T-34C PRIMARY FORMATION FLIGHT TRAINING
501. AIRCRAFT MAINTENANCE PROBLEMS ON DECK
If either aircraft in the section needs to ground abort or is delayed by a maintenance problem, try
to call the other aircraft to notify them of your status and when you expect to be ready to taxi.
Anytime you step to a spare aircraft or have a maintenance problem, do not rush your checklist.
BE CAREFUL and THOROUGH on your preflight and checklist. If a solo aircraft ground
aborts in a division solo mission, then the whole mission is cancelled unless a section option was
briefed. If a section option was briefed, the Instructor will take out the single solo student. If the
chase aircraft is down, then the mission is always cancelled. If the mission cancels for any
reason, ensure your flight plan (if filed) is closed out with Base Operations.
502. INTERVAL TAKEOFF ABORTS
Aborted takeoffs will be handled in accordance with Section V of the T-34C NATOPS Flight
manual with the addition of a short radio transmission when appropriate.
Lead. If Lead aborts the takeoff, he will remain on his respective side of the runway and
immediately transmit "[tactical call sign], abort, abort, abort" - so both aircraft know to abort
the takeoff. The Wingman will abort behind Lead, also maintaining his side of the runway. The
key to success in this scenario is to do whatever is necessary to avoid hitting the other aircraft, to
include going off the runway and into the grass. If any aircraft departs the prepared surface, then
execute the appropriate NATOPS procedure.
Wingman. If Wing aborts the takeoff, he will remain on his side of the runway and execute the
aborting takeoff procedures. Once the Wing has his aircraft under control and Lead is safely
airborne, make a radio call to notify Lead (e.g., "Knight 1, 2 aborted for a chip light"). Lead will
enter the downwind or depart the airfield and reenter as a single aircraft in accordance with
Chase. If the Chase aborts his takeoff, the student solos will either enter downwind or depart the
airfield and reenter as a single aircraft in accordance with local course rules. SOLOS WILL
NOT JOIN UP at any time during the downwind, departure, or reentry into the pattern.
503. SECTION PEL
After the lead changes to put the PEL aircraft in the lead (if necessary), the PEL aircraft needs to
intercept the Emergency Landing Pattern (ELP) as soon as possible.

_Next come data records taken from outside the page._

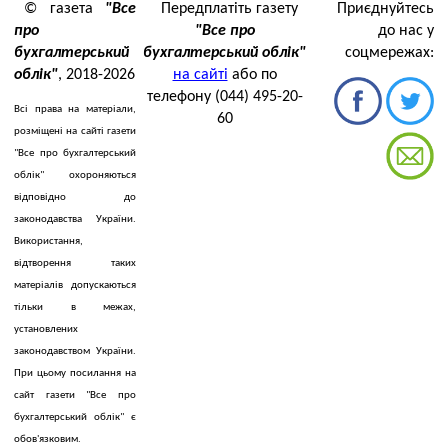
© газета
"Все
Передплатіть газету
Приєднуйтесь
про
"Все про
до нас у
бухгалтерський
бухгалтерський облік"
соцмережах:
облік"
, 2018-2026
на сайті
або по
телефону (044) 495-20-
Всі права на матеріали,
60
розміщені на сайті газети
"Все про бухгалтерський
облік" охороняються
відповідно до
законодавства України.
Використання,
відтворення таких
матеріалів допускаються
тільки в межах,
установлених
законодавством України.
При цьому посилання на
сайт газети "Все про
бухгалтерський облік" є
обов'язковим.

Lead should fly his best
possible individual PEL. Wing should maintain position, clear for the formation, back Lead up
with in-flight tasks, and monitor Lead's performance (e.g., altitude, airspeed, vsi, etc.). Lead will
maneuver and configure as appropriate prior to High Key (see Figure 5-2) while Wing flies the
Chase position and matches Lead's configuration. Lead may elect to kiss-off Wing at High Key,
however it is recommended to have Wing continue to chase the emergency aircraft through the
ELP in order to provide mutual support. During the ELP, Wing should wave off when directed
by Lead, or when reaching 300 feet AGL on final. During the waveoff, Wing should keep his
eyes out for other aircraft and be careful not to overspeed the gear or flaps.